• **ASSIGNMENT**: Only lines holding the word "klientům" are wanted from the records; copy all of them.

----

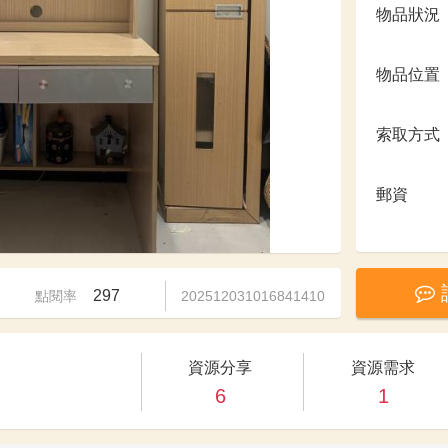
物品狀況
物品位置
索取方式
郵資
297
點閱率
202512031016841410
資源分享
資源需求
6
1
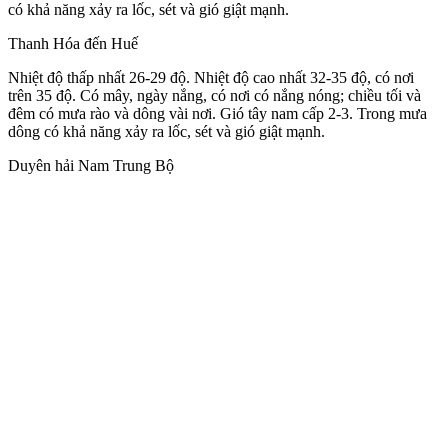
có khả năng xảy ra lốc, sét và gió giật mạnh.
Thanh Hóa đến Huế
Nhiệt độ thấp nhất 26-29 độ. Nhiệt độ cao nhất 32-35 độ, có nơi
trên 35 độ. Có mây, ngày nắng, có nơi có nắng nóng; chiều tối và
đêm có mưa rào và dông vài nơi. Gió tây nam cấp 2-3. Trong mưa
dông có khả năng xảy ra lốc, sét và gió giật mạnh.
Duyên hải Nam Trung Bộ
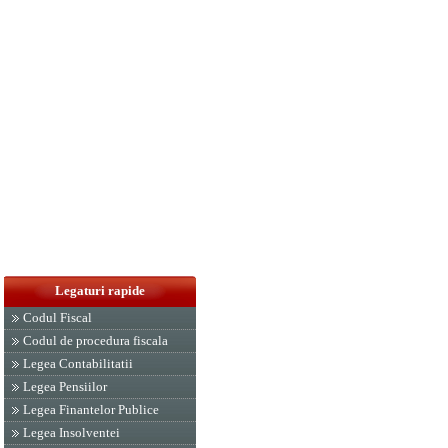
Legaturi rapide
Codul Fiscal
Codul de procedura fiscala
Legea Contabilitatii
Legea Pensiilor
Legea Finantelor Publice
Legea Insolventei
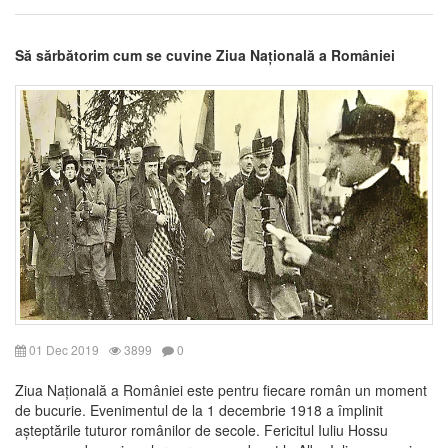
Să sărbătorim cum se cuvine Ziua Națională a României
01 Dec 2019
3899
0
Ziua Națională a României este pentru fiecare român un moment
de bucurie. Evenimentul de la 1 decembrie 1918 a împlinit
așteptările tuturor românilor de secole. Fericitul Iuliu Hossu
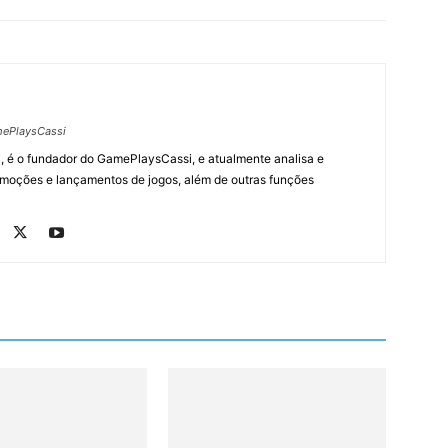
ePlaysCassi
, é o fundador do GamePlaysCassi, e atualmente analisa e
romoções e lançamentos de jogos, além de outras funções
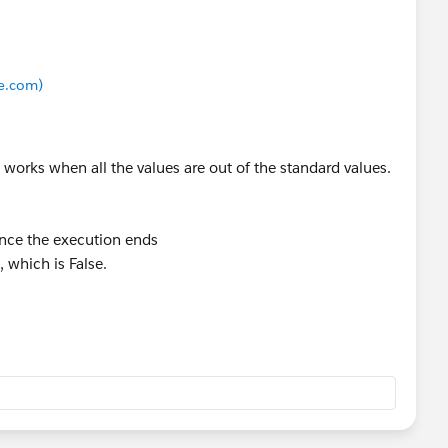
e.com)
 works when all the values are out of the standard values.
since the execution ends
 which is False.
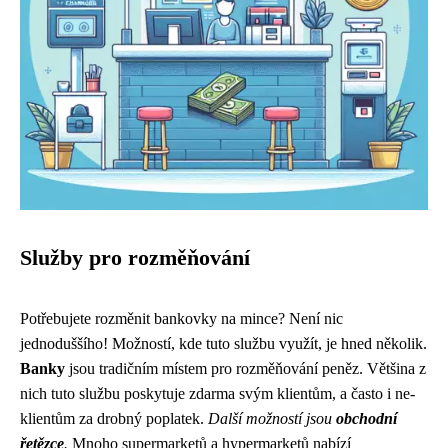
Služby pro rozměňování
Potřebujete rozměnit bankovky na mince? Není nic
jednoduššího! Možností, kde tuto službu využít, je hned několik.
Banky
jsou tradičním místem pro rozměňování peněz. Většina z
nich tuto službu poskytuje zdarma svým klientům, a často i ne-
klientům za drobný poplatek.
Další možností jsou
obchodní
řetězce
.
Mnoho supermarketů a hypermarketů nabízí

----

• **TASK SOLUTION**:
nich tuto službu poskytuje zdarma svým klientům, a často i ne-
klientům za drobný poplatek.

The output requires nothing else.